> _Material supplied_

·····

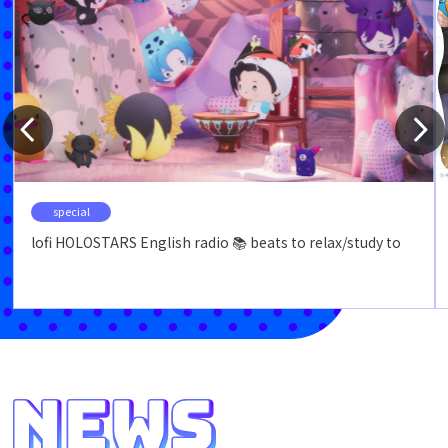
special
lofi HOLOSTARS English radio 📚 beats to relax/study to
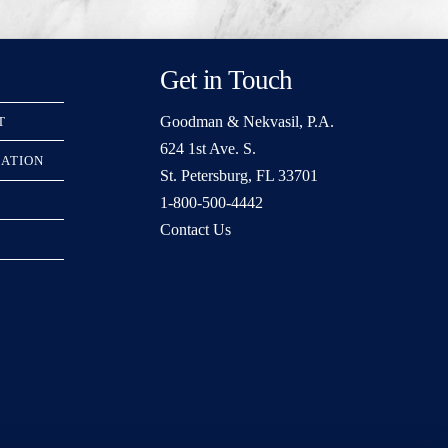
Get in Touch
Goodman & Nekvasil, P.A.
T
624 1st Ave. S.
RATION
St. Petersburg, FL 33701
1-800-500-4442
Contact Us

·····

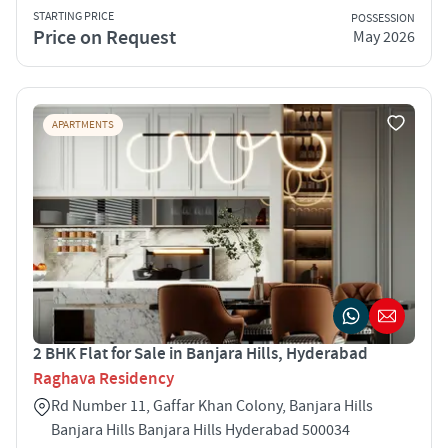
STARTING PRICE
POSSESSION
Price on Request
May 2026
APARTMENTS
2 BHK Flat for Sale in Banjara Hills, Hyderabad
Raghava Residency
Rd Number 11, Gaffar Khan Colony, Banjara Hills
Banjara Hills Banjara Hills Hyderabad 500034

·····

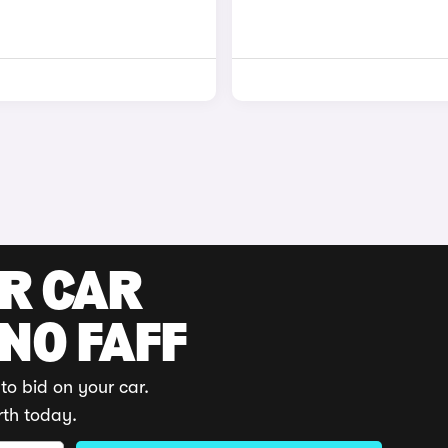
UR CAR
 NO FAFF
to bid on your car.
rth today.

·····

> _Problem requirements_
Count of lines with "Hyderabad": please work it out for the entries above and give the number by itself.

> _Response to the task_
2